Fluorescence detection of Cu and tetracycline based on DNA-mediated formation of dual-color coordination complexes.

Abundant hazardous substances are generated with the rapid development of human modernization. Fluorescent probes have been widely applied in the determination of toxic substances. To achieve atom economy and high-density integration, it is imperative to develop multifunctional fluorescent probes. In this work, a coordination complex of DNA and Mg was designed as a bifunctional fluorescent probe for the detection of two hazardous substances (Cu and tetracycline). With adding Cu to the DNA/Mg complex in the presence of ascorbate, Cu coordinated with DNA and was reduced by ascorbate to form nanoclusters, which emitted red luminescence at 600 nm. For the detection of Cu, the DNA/Mg complex exhibited a quantitative range of 10-80 μM, a detection limit of 1.1 μM and a response time of 1 min. When tetracycline encountered the DNA/Mg complex, tetracycline coordinated with Mg, which sensitized the green fluorescence of tetracycline at 500 nm.

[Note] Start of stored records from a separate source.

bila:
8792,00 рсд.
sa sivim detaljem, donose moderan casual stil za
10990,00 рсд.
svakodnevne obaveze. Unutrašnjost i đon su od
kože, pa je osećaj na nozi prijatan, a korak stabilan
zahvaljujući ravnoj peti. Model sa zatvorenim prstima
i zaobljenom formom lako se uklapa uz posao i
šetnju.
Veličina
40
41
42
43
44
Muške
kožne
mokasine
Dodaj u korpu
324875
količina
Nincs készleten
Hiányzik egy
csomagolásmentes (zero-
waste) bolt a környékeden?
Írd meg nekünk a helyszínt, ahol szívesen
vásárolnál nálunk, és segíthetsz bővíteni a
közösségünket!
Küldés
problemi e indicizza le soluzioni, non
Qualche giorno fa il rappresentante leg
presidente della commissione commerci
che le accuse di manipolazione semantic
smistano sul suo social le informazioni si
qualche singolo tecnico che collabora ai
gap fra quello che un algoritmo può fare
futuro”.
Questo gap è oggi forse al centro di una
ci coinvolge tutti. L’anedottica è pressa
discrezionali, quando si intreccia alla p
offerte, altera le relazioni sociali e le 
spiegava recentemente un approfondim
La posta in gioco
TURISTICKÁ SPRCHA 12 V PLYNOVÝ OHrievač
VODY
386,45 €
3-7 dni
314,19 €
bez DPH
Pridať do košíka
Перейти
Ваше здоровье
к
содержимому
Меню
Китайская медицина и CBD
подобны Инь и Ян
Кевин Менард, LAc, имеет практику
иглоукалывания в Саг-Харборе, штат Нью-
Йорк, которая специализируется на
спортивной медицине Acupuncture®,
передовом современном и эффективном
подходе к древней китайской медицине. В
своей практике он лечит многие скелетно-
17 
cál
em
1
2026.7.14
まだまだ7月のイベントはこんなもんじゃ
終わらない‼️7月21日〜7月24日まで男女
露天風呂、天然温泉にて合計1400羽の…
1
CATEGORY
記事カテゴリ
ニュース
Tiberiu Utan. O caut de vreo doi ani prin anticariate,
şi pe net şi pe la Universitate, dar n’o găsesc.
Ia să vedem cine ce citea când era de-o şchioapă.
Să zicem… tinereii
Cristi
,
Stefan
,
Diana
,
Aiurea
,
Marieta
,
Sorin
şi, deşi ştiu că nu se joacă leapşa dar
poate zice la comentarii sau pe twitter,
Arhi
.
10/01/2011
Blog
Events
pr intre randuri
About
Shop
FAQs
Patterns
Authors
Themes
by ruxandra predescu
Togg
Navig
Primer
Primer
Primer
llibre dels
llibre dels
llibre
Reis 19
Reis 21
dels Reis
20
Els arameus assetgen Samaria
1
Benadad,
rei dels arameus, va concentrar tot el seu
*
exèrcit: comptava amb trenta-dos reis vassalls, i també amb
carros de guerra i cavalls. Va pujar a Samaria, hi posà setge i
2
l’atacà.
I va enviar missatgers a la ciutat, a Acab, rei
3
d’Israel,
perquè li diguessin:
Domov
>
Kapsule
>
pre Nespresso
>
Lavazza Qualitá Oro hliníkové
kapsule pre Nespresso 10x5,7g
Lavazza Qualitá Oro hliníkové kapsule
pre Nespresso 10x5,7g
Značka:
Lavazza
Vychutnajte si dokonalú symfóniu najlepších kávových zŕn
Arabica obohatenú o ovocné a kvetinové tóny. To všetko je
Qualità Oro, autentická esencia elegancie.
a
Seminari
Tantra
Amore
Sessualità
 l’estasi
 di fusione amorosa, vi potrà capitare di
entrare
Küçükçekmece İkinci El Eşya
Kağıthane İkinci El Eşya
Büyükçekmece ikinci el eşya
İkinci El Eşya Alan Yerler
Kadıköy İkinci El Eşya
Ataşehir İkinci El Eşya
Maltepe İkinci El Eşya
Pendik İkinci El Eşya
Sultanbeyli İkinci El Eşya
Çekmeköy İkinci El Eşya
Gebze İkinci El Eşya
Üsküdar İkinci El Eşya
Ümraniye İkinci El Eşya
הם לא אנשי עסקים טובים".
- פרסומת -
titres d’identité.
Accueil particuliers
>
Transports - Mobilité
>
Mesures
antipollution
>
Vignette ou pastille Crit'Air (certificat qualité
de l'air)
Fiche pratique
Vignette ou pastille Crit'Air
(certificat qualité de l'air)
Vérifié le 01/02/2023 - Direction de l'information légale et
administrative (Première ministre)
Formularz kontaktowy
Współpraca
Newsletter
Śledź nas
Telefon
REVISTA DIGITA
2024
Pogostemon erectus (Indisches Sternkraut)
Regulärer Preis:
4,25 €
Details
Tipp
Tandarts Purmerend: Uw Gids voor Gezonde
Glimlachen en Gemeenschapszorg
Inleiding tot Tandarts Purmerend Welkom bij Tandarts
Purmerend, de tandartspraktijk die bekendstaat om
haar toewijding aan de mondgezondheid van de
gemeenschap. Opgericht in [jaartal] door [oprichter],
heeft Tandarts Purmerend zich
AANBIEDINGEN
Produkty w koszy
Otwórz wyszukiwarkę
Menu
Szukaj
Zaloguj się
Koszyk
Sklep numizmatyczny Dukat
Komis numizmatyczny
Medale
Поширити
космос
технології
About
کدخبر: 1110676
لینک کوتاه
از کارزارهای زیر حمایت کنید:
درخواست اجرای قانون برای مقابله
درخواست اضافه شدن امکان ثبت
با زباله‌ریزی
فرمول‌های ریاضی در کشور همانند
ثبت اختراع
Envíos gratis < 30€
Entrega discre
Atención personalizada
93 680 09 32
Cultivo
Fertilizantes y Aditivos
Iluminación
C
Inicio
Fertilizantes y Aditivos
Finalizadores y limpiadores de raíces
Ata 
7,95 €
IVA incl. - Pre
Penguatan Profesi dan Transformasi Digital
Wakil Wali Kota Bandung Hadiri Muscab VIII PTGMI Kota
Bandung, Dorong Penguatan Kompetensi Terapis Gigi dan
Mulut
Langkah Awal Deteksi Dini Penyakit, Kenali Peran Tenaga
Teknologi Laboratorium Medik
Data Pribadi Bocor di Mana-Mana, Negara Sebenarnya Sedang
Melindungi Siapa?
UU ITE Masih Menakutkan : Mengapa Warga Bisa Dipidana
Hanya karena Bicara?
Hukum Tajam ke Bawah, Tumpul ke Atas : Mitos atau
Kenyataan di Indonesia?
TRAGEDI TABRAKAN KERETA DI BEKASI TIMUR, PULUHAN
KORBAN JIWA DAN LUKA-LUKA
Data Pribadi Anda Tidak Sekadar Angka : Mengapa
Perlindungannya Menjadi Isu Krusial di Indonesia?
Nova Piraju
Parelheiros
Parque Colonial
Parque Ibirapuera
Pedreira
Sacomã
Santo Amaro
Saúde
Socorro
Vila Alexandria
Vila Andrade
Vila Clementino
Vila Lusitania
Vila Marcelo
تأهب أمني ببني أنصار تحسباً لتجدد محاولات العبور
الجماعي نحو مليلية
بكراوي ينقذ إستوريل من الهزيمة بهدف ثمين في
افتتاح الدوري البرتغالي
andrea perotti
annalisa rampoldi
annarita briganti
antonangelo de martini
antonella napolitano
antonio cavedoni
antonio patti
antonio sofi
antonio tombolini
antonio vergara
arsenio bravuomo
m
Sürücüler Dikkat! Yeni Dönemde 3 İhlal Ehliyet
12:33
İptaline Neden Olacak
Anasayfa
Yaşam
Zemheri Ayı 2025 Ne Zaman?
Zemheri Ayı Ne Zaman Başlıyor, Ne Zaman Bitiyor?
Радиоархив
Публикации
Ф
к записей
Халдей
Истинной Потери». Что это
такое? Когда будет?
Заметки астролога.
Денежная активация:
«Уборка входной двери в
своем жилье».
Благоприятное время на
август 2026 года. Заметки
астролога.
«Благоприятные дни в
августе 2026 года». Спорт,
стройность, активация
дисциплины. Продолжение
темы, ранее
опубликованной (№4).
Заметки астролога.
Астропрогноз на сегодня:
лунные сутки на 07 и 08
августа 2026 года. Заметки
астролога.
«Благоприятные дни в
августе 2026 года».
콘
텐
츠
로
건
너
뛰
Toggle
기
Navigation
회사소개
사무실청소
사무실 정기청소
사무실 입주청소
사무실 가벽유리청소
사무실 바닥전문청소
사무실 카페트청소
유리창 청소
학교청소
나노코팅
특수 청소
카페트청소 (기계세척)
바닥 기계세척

Tetracycline was detected by the DNA/Mg complex in the concentration range from 1 to 80 μM with a detection limit of 0.14 μM and a response time of 1 min. The bifunctional property endowed the DNA/Mg complex with the advantages of atom economy and high-density integration. The DNA/Mg complex was applied to detect Cu and tetracycline in actual samples, and the result proved that the DNA/Mg complex was applicable in real samples.